Deficit comune, mezzo pareggio

Nel ginepraio di percentuali, i cui decimali comportano spostamenti di miliardi di euro come se fossero noccioline, nella sovrapposizione tra manovra correttiva sul bilancio 2017 (3,4 miliardi di tagli alla spesa o di maggiori entrate) da effettuare a brevissimo termine e previsioni sul bilancio 2018 (la Ue prevede un deficit strutturale da ritoccare, si fa per dire, di 18,7 miliardi vale a dire 8,5 miliardi di aumento storico a cui si aggiunge la richiesta di aggiustamento di 10,2 miliardi per rientrare nelle regole e nei parametri previsti), c’è effettivamente da perderci la testa per i cittadini e da lasciarci la faccia per i governanti del nostro Paese.

Sembra tuttavia che la drammatica situazione dei conti pubblici italiani possa migliorare usufruendo per il 2018 di un maxi-sconto dello 0,5% (8,5 miliardi) grazie ai normali margini di tolleranza inseriti nelle regole europee. Resterebbero solo, si fa per dire, 10,2 miliardi da trovare ad ottobre. C’è però una speranza: potrebbe arrivare un altro bonus da 5 miliardi. Come mai tanta generosità in arrivo da Bruxelles?
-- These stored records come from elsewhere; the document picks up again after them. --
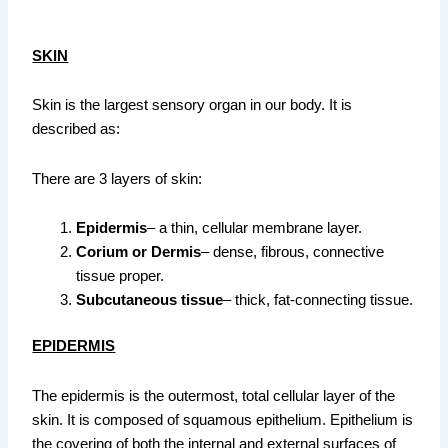
SKIN
Skin is the largest sensory organ in our body. It is
described as:
There are 3 layers of skin:
Epidermis
– a thin, cellular membrane layer.
Corium or Dermis
– dense, fibrous, connective
tissue proper.
Subcutaneous tissue
– thick, fat-connecting tissue.
EPIDERMIS
The epidermis is the outermost, total cellular layer of the
skin. It is composed of squamous epithelium. Epithelium is
the covering of both the internal and external surfaces of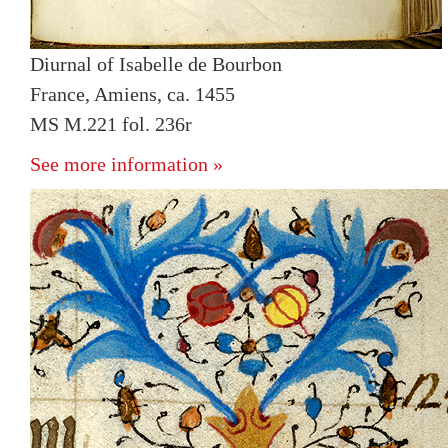
Diurnal of Isabelle de Bourbon
France, Amiens, ca. 1455
MS M.221 fol. 236r
See more information »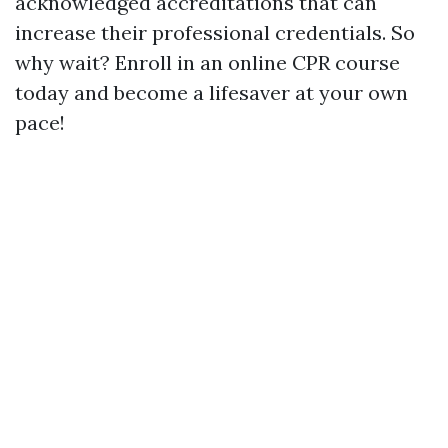
acknowledged accreditations that can
increase their professional credentials. So
why wait? Enroll in an online CPR course
today and become a lifesaver at your own
pace!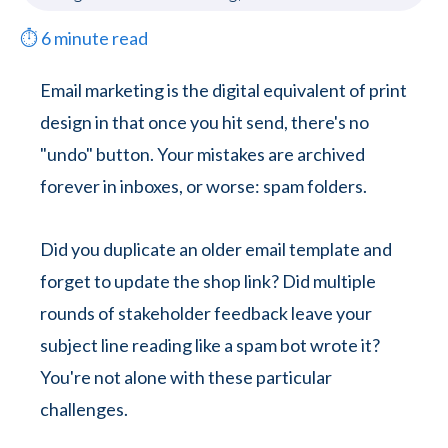
⏱
6
minute read
Email marketing is the digital equivalent of print
design in that once you hit send, there's no
"undo" button. Your mistakes are archived
forever in inboxes, or worse: spam folders.
Did you duplicate an older email template and
forget to update the shop link? Did multiple
rounds of stakeholder feedback leave your
subject line reading like a spam bot wrote it?
You're not alone with these particular
challenges.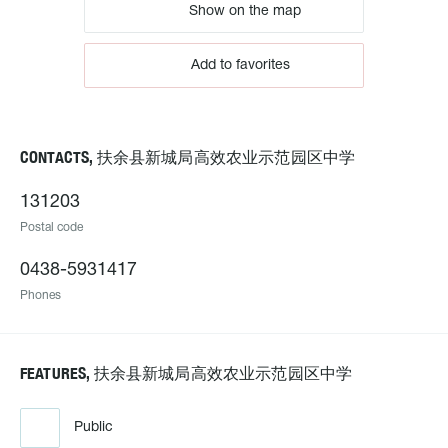
Show on the map
Add to favorites
CONTACTS, 扶余县新城局高效农业示范园区中学
131203
Postal code
0438-5931417
Phones
FEATURES, 扶余县新城局高效农业示范园区中学
Public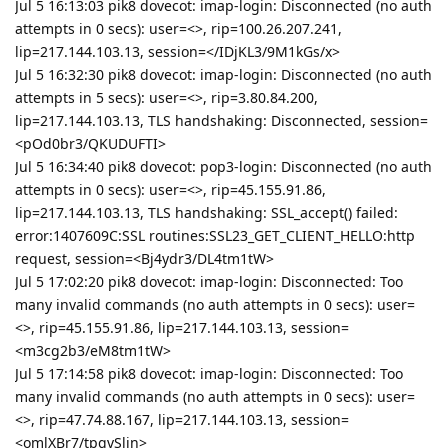
Jul 5 16:13:03 pik8 dovecot: imap-login: Disconnected (no auth
attempts in 0 secs): user=<>, rip=100.26.207.241,
lip=217.144.103.13, session=</IDjKL3/9M1kGs/x>
Jul 5 16:32:30 pik8 dovecot: imap-login: Disconnected (no auth
attempts in 5 secs): user=<>, rip=3.80.84.200,
lip=217.144.103.13, TLS handshaking: Disconnected, session=
<pOd0br3/QKUDUFTI>
Jul 5 16:34:40 pik8 dovecot: pop3-login: Disconnected (no auth
attempts in 0 secs): user=<>, rip=45.155.91.86,
lip=217.144.103.13, TLS handshaking: SSL_accept() failed:
error:1407609C:SSL routines:SSL23_GET_CLIENT_HELLO:http
request, session=<Bj4ydr3/DL4tm1tW>
Jul 5 17:02:20 pik8 dovecot: imap-login: Disconnected: Too
many invalid commands (no auth attempts in 0 secs): user=
<>, rip=45.155.91.86, lip=217.144.103.13, session=
<m3cg2b3/eM8tm1tW>
Jul 5 17:14:58 pik8 dovecot: imap-login: Disconnected: Too
many invalid commands (no auth attempts in 0 secs): user=
<>, rip=47.74.88.167, lip=217.144.103.13, session=
<omlXBr7/tpgvSlin>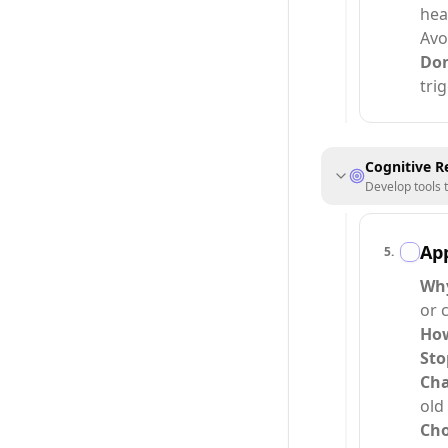
hea
Avo
Do
tri
Cognitive R
Develop tools 
Ap
5
.
Why
or c
How
Sto
Cha
old
Cho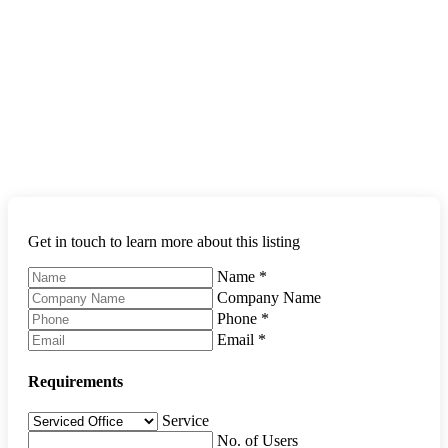
Get in touch to learn more about this listing
Name
*
Company Name
Phone
*
Email
*
Requirements
Service
No. of Users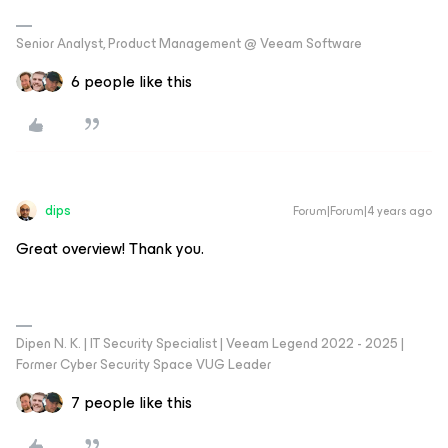
Senior Analyst, Product Management @ Veeam Software
6 people like this
dips
Forum|Forum|4 years ago
Great overview! Thank you.
Dipen N. K. | IT Security Specialist | Veeam Legend 2022 - 2025 |
Former Cyber Security Space VUG Leader
7 people like this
Il motivo riguarderebbe il fatto che per il 2018 una mezza dozzina di Paesi dell’eurozona, i quali dovrebbero risanare in modo robusto i propri conti, sarebbero orientati a chiedere una riforma delle regole della moneta unica, al fine di ottenere la riscrittura della cosiddetta “matrice” dimezzandone le implicazioni. Se ho ben capito (se mi sbaglio, semmai mi corriggerete…), per l’Italia si tratterebbe del dimezzamento della quota da colmare, portandola da 10,2 miliardi a 5,2 miliardi, con un bel sospiro di sollievo per il governo italiano in odore di procedure di infrazione.

Morale della favola: non sono solo gli Italiani gli spendaccioni di turno, hanno altri importanti compagni “di bevute e di scopate”. E allora mal comune, mezzo gaudio, o per meglio dire, deficit comune, mezzo pareggio.

Forse sarà il caso che l’Europa rinunci a queste regole ad elastico, che oltretutto lasciano il forte dubbio di essere molto rigide per gli sfigati e molto morbide per i bulli. In quale categoria rientri l’Italia dipende molto dagli umori dei partner e dai momenti storici. L’Italia continua a chiedere flessibilità per il terremoto, per i migranti, per i giovani, per il risanamento ambientale e strutturale. Forse esagera. L’Europa risponde: abbiamo già dato. Poi arrivano i raccomandati di ferro e i cordoni della borsa tendono a riaprirsi. La scia aperta dai bulletti serve anche agli sfigati.

Mio padre ricordava spesso gli autentici salti mortali che era costretto a fare per entrare al teatro Regio, quando la povertà non gli consentiva il regolare biglietto e bisognava arrangiarsi per non privarsi della impagabile soddisfazione dell’opera lirica. Una sera davano un’opera diretta dal concittadino maestro Podestà. Si misero in due ad aspettarlo davanti all’entrata del palcoscenico, in largo anticipo sull’orario normale (gli artisti sono in teatro un’ora prima dello spettacolo), per chiedergli se avesse potuto farli entrare assieme a lui per poi sgattaiolare in sala e sistemarsi in qualche modo. Dopo aver capito che si trattava di veri appassionati che non avevano effettivamente la possibilità di pagare l’ingresso, acconsentì con la promessa che non sarebbero rimasti in palcoscenico, cosa assolutamente vietata, e avrebbero trovato una soluzione accettabile. Si accodarono al maestro e fecero per entrare, ma il controllore chiese: «Méstor, chi eni chi dú chi?». «Lasa pasär, jen con mi…». Fin qui tutto bene, ma altri capirono l’antifona e si intrufolarono. «Ànca chilù?» chiese l’inserviente. «Sì» rispose il maestro. E la storia si ripetè per altri. Ad un certo punto l’addetto alla portineria chiese spazientito: «Méstor…». Podestà non gli fece neanche finire la domanda e gli rispose senza possibilità di appello: «Mo sì, tùtti…». Conosceva la passione dei suoi concittadini e la loro povertà. Che stia succedendo un po’ così anche a Bruxelles?